In 2008, the Marian Goodman Gallery in New York exhibited some of Jeff Wall’s more recent large-scale black-and-white photographs. Heralded as a remarkable chapter in his artistic production, these vast photos were enthusiastically received. While the focus for most who saw this exhibition was the photos themselves, few might have considered the process behind their production, and even fewer would look on the frames and wonder about their maker. So that these photographs might be seen in the most effective and complementary way, these frames needed to be at once visible and invisible to the viewer.
These frames, like the supports and mounting systems of so many works of art, were not made by the artist, Wall, or even a member of his studio, but rather in close consultation with a craftsman, Francis Lemieux, who specializes in wood joinery. Lemieux, a long-time resident of Greater Vancouver, works as a custom joiner and furniture maker, and has collaborated with a number of Vancouver artists, including Ken Lum and Rodney Graham. His work for these artists has often involved making frames, presentation boxes for limited edition sets, and even studio furniture. He is rarely credited for such work on a museum label, but is an integral contribution to the artistic process. He is one of a few Vancouver-based craftsmen who specialize in this sort of artistic collaboration, owing, in part, to his ability to translate an artistic idea into reality.

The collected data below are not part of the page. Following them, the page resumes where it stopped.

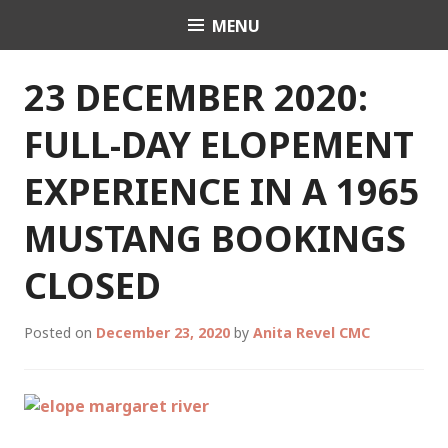
Skip
MENU
Celebrant Anita Revel
to
content
23 DECEMBER 2020:
FULL-DAY ELOPEMENT
EXPERIENCE IN A 1965
MUSTANG BOOKINGS
CLOSED
Posted on
December 23, 2020
by
Anita Revel CMC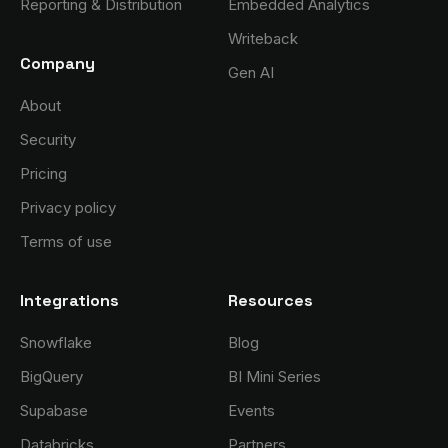
Reporting & Distribution
Embedded Analytics
Writeback
Company
Gen AI
About
Security
Pricing
Privacy policy
Terms of use
Integrations
Resources
Snowflake
Blog
BigQuery
BI Mini Series
Supabase
Events
Databricks
Partners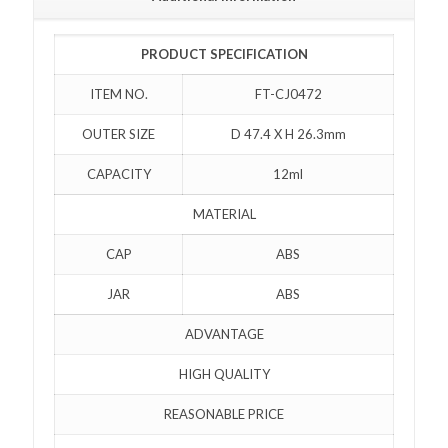
PRODUCT SPECIFICATION
ITEM NO.
FT-CJ0472
OUTER SIZE
D 47.4 X H 26.3mm
CAPACITY
12ml
MATERIAL
CAP
ABS
JAR
ABS
ADVANTAGE
HIGH QUALITY
REASONABLE PRICE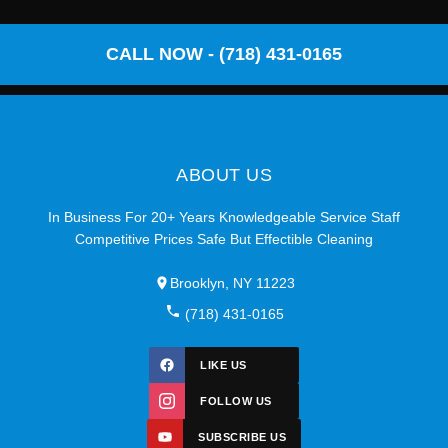
CALL NOW - (718) 431-0165
ABOUT US
In Business For 20+ Years Knowledgeable Service Staff
Competitive Prices Safe But Effectible Cleaning
Brooklyn, NY 11223
(718) 431-0165
LIKE US
FOLLOW US
SUBSCRIBE US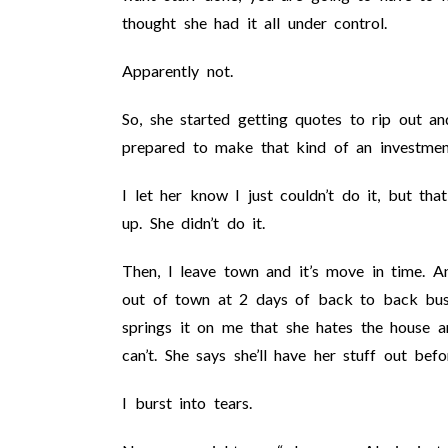
thought she had it all under control.
Apparently not.
So, she started getting quotes to rip out a
prepared to make that kind of an investmen
I let her know I just couldn’t do it, but th
up. She didn’t do it.
Then, I leave town and it’s move in time. A
out of town at 2 days of back to back bus
springs it on me that she hates the house a
can’t. She says she’ll have her stuff out bef
I burst into tears.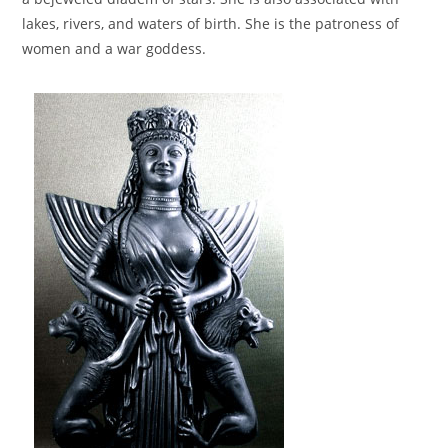
lakes, rivers, and waters of birth. She is the patroness of
women and a war goddess.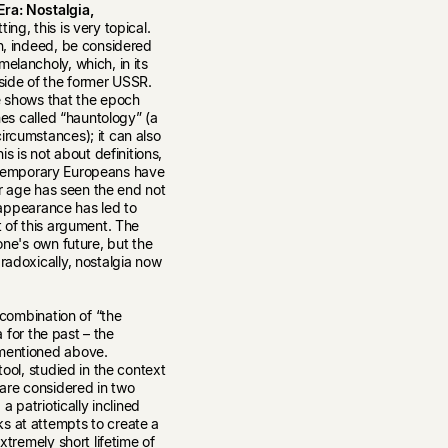
ra: Nostalgia,
ing, this is very topical.
an, indeed, be considered
elancholy, which, in its
tside of the former USSR.
e shows that the epoch
imes called “hauntology” (a
ircumstances); it can also
is is not about definitions,
 contemporary Europeans have
Our age has seen the end not
isappearance has led to
t of this argument. The
one's own future, but the
radoxically, nostalgia now
r combination of “the
a for the past – the
 mentioned above.
tool, studied in the context
 are considered in two
a patriotically inclined
s at attempts to create a
xtremely short lifetime of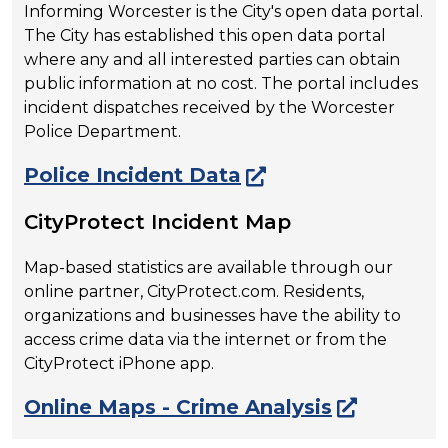
Informing Worcester is the City's open data portal.
The City has established this open data portal
where any and all interested parties can obtain
public information at no cost. The portal includes
incident dispatches received by the Worcester
Police Department.
Police Incident Data
CityProtect Incident Map
Map-based statistics are available through our
online partner, CityProtect.com. Residents,
organizations and businesses have the ability to
access crime data via the internet or from the
CityProtect iPhone app.
Online Maps - Crime Analysis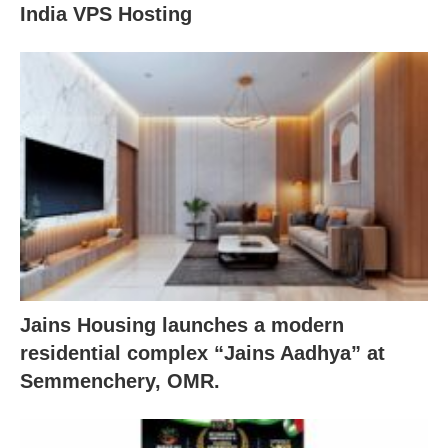
India VPS Hosting
Jains Housing launches a modern
residential complex “Jains Aadhya” at
Semmenchery, OMR.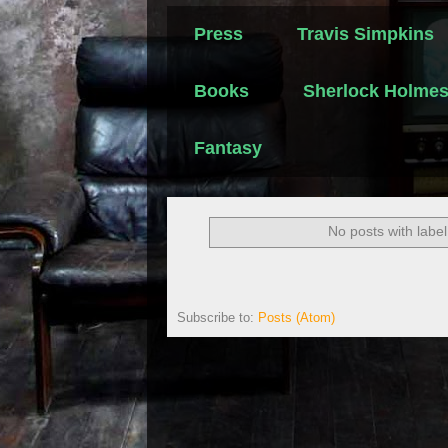
Press
Travis Simpkins
Books
Sherlock Holme
Fantasy
No posts with labe
Subscribe to:
Posts (Atom)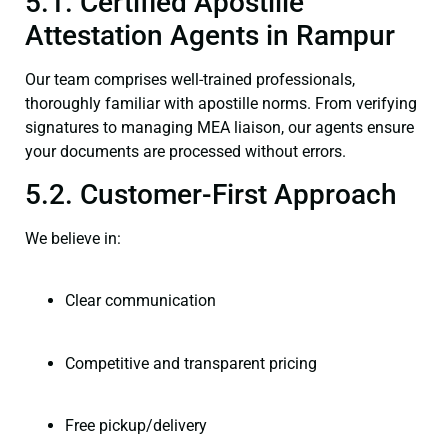
5.1. Certified Apostille
Attestation Agents in Rampur
Our team comprises well-trained professionals,
thoroughly familiar with apostille norms. From verifying
signatures to managing MEA liaison, our agents ensure
your documents are processed without errors.
5.2. Customer-First Approach
We believe in:
Clear communication
Competitive and transparent pricing
Free pickup/delivery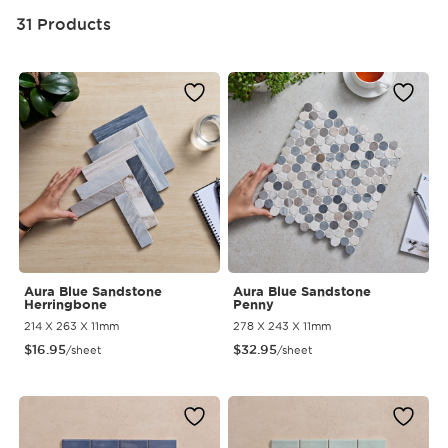
31 Products
Aura Blue Sandstone
Aura Blue Sandstone
Herringbone
Penny
214 X 263 X 11mm
278 X 243 X 11mm
$
16.95
$
32.95
/sheet
/sheet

Lemieux was born and raised in Ancaster, Ontario. He grew up surrounded by woodworkers and craftsmen, learning the basics from his grandfather, a union carpenter, who later became a well-respected builder of custom homes. “My grandfather gave me a bucket of rusty crooked nails he had salvaged from demolished structures and showed me how to straighten them with a wooden block and a claw hammer,” Lemieux says. “He also gave me a pocket knife for whittling, and a little later a small block plane. I would spend hours making curled shavings of various widths by paring the hard edges of pine boards into soft rounded curves.”
Lemieux actually started his joinery career in Vancouver, where he worked for one summer as a carpenter before returning to Dundas, Ontario, and working on his own designs. He also spent some time in Vermont studying guitar making, and for a few years built classical guitars in addition to furniture. Finally, in 1979, feeling that he had exhausted the opportunities available to him in Dundas, he travelled west, to B.C.
His first job was on Vancouver Island, restoring the interior and exterior of vintage railroad cars for a private collector, who later moved him to Vancouver, where Lemieux could continue working on the collection. While working on the cars in Vancouver, he lived in a caboose, enjoying his brief daily commute to the railroad cars housed just across the yard.
Lemieux transitioned back into furniture making and joinery shortly thereafter, and did a bit of architectural woodwork and millwork as well. He shared a space with a group of other woodworkers in North Vancouver, where he based his business for 18 years. In 2002, he moved his shop to Port Moody, where he could expand into the space necessary to house his heavy machinery. Most of his work, even now, consists of custom joinery; however, he is also a talented furniture designer and maker.
In 1985, Lemieux began to collaborate with a number of Vancouver artists. Spending many evenings at La Bodega, the long-standing tapas bar on Howe Street, he met Rodney Graham and a number of the other Vancouver School artists. Over pints of draft beer, patatas bravas, and empanadillas, they hashed out artistic plans, many of which came to fruition. What began as sketches on napkins became fine wooden shelves on gallery walls, and large-scale studio equipment.
The nature of his work with artists varies, but in each case, Lemieux works closely with them to execute their plans. “Designing and making things has always come naturally to me. It is especially gratifying to use my skills to help artists realize their work,” he says. For Neil Wedman, Lemieux created a frame with the same profile as that of the face featured in a drawing. His contribution in this case exemplifies Lemieux’s goal for many of these projects: to literally and figuratively frame the work of art in the best way possible, sympathetically creating a three-dimensional extension of the artistic idea. While viewers at the Marian Goodman may not know his name, Jeff Wall and others do, and greatly value that fact.